Collect all lines from the records below that include the word "state".
-*-
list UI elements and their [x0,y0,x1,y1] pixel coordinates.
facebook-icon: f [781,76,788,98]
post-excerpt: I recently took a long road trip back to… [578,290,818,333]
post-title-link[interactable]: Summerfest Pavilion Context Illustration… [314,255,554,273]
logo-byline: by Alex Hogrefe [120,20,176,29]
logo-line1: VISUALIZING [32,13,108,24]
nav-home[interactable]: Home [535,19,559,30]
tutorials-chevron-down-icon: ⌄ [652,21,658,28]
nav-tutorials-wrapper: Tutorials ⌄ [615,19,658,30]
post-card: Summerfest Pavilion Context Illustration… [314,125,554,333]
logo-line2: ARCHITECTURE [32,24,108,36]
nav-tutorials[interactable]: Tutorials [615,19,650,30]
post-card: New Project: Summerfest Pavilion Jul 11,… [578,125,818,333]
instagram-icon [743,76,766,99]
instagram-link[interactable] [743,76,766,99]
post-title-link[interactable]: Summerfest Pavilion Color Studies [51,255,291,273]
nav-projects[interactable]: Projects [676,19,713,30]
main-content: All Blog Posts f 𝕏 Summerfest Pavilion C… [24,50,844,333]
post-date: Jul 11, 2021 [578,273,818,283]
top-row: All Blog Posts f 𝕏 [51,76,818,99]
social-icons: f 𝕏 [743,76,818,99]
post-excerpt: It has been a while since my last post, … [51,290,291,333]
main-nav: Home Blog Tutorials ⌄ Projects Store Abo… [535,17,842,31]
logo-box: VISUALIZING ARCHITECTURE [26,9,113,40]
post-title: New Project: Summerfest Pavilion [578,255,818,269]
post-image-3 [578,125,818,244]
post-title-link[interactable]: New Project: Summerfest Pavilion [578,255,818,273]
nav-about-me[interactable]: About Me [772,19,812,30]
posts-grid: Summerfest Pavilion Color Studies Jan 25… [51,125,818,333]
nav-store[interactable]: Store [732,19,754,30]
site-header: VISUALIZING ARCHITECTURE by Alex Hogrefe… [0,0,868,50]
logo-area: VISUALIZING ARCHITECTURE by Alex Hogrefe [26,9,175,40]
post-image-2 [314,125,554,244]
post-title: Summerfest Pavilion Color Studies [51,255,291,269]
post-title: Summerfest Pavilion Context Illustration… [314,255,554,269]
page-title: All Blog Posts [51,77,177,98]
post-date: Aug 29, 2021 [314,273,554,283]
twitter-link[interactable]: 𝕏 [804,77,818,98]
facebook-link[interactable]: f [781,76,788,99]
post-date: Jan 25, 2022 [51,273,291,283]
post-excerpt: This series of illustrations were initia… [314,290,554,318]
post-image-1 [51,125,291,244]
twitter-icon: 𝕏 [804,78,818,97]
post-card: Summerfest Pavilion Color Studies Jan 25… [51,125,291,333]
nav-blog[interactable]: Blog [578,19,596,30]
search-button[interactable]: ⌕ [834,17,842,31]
-*-
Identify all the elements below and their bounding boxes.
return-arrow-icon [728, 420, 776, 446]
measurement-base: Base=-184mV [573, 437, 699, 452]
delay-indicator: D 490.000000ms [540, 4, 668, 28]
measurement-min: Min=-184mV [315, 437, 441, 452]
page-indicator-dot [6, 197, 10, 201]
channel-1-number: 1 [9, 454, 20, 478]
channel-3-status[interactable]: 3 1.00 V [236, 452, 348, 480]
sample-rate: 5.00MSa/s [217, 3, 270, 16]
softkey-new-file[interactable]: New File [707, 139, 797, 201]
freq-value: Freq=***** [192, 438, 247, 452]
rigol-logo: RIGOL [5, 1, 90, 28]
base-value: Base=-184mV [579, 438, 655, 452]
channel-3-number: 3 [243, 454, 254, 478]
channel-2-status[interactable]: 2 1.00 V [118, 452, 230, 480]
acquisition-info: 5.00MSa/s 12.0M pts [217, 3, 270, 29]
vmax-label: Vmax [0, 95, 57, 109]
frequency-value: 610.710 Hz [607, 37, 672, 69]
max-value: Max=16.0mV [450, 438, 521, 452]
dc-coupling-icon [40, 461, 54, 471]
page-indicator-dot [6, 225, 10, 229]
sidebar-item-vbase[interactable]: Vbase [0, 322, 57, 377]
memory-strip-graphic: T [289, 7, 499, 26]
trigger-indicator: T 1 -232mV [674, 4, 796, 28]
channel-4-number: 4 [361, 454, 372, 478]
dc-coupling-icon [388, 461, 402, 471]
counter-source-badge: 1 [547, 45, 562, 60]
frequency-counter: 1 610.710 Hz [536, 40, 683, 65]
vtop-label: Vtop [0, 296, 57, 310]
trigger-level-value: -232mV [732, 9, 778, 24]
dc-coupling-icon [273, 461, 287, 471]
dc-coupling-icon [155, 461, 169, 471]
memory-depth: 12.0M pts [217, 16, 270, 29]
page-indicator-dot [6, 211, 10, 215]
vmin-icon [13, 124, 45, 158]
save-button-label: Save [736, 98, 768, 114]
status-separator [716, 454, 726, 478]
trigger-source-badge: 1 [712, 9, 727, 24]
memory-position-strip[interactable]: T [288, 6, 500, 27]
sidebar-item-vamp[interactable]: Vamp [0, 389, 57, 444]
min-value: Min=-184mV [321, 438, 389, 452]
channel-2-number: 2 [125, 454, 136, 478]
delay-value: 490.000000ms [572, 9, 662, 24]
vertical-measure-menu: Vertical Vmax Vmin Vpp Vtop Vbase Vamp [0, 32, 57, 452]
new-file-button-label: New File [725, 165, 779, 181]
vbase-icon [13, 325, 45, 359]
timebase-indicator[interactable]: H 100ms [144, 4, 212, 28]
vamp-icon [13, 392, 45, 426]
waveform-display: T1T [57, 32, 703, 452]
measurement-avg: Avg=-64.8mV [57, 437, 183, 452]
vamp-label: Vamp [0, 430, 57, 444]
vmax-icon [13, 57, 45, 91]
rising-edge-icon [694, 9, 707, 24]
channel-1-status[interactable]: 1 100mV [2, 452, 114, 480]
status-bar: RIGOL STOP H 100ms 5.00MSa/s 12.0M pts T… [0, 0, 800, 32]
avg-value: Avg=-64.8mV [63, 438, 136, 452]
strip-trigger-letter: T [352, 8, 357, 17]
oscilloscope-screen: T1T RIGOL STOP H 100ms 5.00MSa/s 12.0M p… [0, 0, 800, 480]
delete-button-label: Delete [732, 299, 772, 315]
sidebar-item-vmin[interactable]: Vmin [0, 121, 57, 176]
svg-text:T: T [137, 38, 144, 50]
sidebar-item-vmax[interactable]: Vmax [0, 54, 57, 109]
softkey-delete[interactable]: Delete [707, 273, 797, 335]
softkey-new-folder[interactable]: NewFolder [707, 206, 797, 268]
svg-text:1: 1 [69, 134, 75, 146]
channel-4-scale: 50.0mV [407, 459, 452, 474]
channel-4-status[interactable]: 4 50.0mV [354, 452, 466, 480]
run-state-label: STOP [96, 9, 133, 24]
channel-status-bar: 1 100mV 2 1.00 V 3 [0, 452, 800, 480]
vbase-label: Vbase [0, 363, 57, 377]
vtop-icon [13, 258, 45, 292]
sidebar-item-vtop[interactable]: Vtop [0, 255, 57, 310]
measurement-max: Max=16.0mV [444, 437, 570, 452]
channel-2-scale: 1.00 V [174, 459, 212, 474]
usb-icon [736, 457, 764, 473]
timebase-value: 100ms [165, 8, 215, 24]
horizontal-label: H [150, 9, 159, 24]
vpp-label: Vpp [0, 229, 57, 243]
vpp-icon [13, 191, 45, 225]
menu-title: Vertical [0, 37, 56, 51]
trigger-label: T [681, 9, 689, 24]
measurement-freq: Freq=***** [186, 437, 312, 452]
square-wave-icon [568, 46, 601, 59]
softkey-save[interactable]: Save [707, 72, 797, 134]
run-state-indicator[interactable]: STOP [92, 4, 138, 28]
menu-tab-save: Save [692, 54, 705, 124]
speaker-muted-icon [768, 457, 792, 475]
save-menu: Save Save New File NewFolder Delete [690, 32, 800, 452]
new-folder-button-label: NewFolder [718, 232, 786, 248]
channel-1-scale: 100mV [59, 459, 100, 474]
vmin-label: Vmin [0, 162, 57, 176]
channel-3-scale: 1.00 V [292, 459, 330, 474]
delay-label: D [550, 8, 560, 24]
-*-
_ANSWER TO THIS EXERCISE_
run-state-label: STOP [96, 9, 133, 24]
run-state-indicator[interactable]: STOP [92, 4, 138, 28]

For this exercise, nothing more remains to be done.